Students studying computer science are adopting the technology, use generative AI to assist them learn how to code, comprehend difficult ideas, synthesize lengthy research papers, and come up with new research areas.

According to Johnny Chang, a teaching assistant at Stanford University seeking a master’s degree in computer science, “students are early adopters and have been actively testing these tools.” In 2023, he also established the AI x Education conference, a virtual assembly of educators and students to talk about the effects of artificial intelligence on education.

Educators are also working with generative AI so they don’t fall behind. However, they’re having trouble coming up with ways to use the technology while also making sure that kids understand the fundamentals of computer science.
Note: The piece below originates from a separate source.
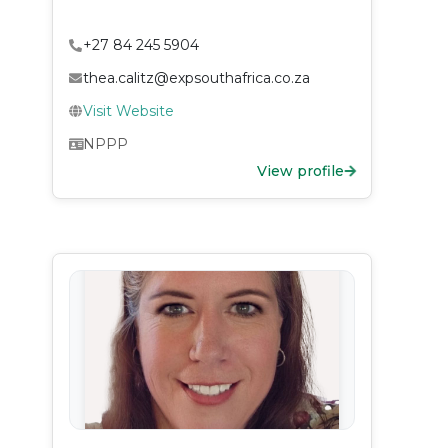
+27 84 245 5904
thea.calitz@expsouthafrica.co.za
Visit Website
NPPP
View profile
Ooi Wei Tsang, an associate professor at the National University of Singapore’s School of Computing, adds, “It’s a difficult balancing act.” “We are still learning how to do this, given the rapid evolution of large language models.”

Less Focus on Syntax and More on Solving Problems
Both the principles and the abilities themselves are changing. The majority of beginning computer science classes concentrate on code syntax and getting programs to run. While being able to read and write code is still necessary, other topics that aren’t usually covered in the syllabus, such testing and debugging, now need to be covered more thoroughly.

learning procedure for the entire software development life cycle, not just the coding itself, according to Zingaro. Additionally, I believe that my classes are now far more inclusive and open than they were in the past. I am able to assign pupils to work on more complex and large-scale projects.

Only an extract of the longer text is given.